Au Burkina Faso, des groupes armés islamistes présumés ont tué au moins 90 civils lors de trois attaques perpétrées fin janvier 2020 contre des villages, provoquant la fuite de milliers de personnes, a déclaré aujourd’hui Human Rights Watch. Ces attaques, commises entre le 17 et le 25 janvier, ont accéléré la création par le gouvernement d’une nouvelle milice d’autodéfense, faisant craindre de nouveaux abus.
Ces tueries, perpétrées dans les villages de Rofénèga, Nagraogo et Silgadji, s’inscrivent dans le cadre d’une recrudescence d’attaques dans le centre et le nord du pays et de l’expansion des groupes armés islamistes affiliés à Al-Qaïda et à l’État islamique dans le Grand Sahara (EIGS). Plus de 775 000 personnes avait été déplacées à la fin mars par ces violences. Human Rights Watch enquête également sur l'attaque du 16 février contre le village de Pansi, qui aurait été perpétrée par des islamistes armés, et lors de laquelle plus de 20 civils ont été tués.
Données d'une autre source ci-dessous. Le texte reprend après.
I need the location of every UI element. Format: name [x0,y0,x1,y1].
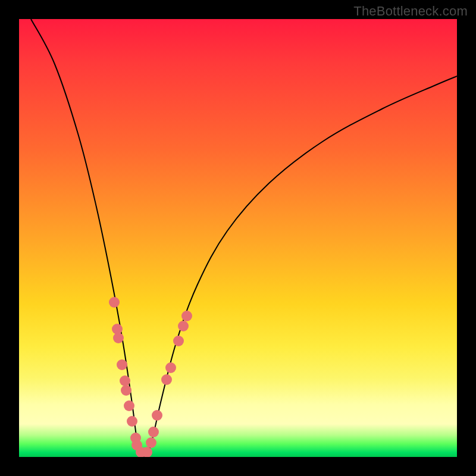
data-marker [146,437,156,448]
data-marker [161,374,172,385]
data-marker [148,427,159,437]
data-marker [181,311,192,321]
data-marker [152,410,162,421]
data-marker [165,362,176,373]
data-marker [121,385,131,396]
data-marker [124,400,134,411]
data-marker [120,375,130,386]
data-marker [109,297,120,308]
plot-area [19,19,457,457]
chart-frame: TheBottleneck.com [0,0,476,476]
data-marker [127,416,137,427]
data-marker [173,336,184,346]
marker-group [109,297,192,457]
bottleneck-curve [31,19,457,457]
curve-svg [19,19,457,457]
data-marker [113,333,124,343]
data-marker [117,359,127,370]
data-marker [178,321,189,331]
watermark-text: TheBottleneck.com [353,4,468,19]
« Le massacre de plusieurs dizaines de civils par des groupes armés islamistes montre leur mépris total pour la vie humaine », a déclaré Jonathan Pedneault, chercheur auprès de la division Crises et conflits de Human Rights Watch. « Les chefs de groupes armés devraient immédiatement ordonner la cessation de telles attaques à l’encontre des civils, et les dénoncer. »
Human Rights Watch a précédemment documenté des attaques de groupes armés islamistes ayant causé la mort de plus de 250 civils entre avril et décembre 2019, ainsi que des dizaines de cas dans lesquels les forces de sécurité gouvernementales ont sommairement exécuté des hommes détenus pour leur soutien présumé à ces groupes, y compris lors d'un récent incident survenu le 9 avril à Djibo.
Fin janvier, Human Rights Watch a mené, à Ouagadougou, la capitale du Burkina Faso, et à Kaya, des entretiens avec 13 témoins des meurtres de Nagraogo et Rofénèga. Deux témoins des meurtres de Silgadji ont été interrogés par téléphone.
Aucune des trois attaques n’a été revendiquée, mais d’après les 15 témoins, les assaillants semblaient être membres de groupes armés islamistes, en raison de la similitude de leur modus operandi et du choix des cibles avec les attaques précédemment commises par ces groupes.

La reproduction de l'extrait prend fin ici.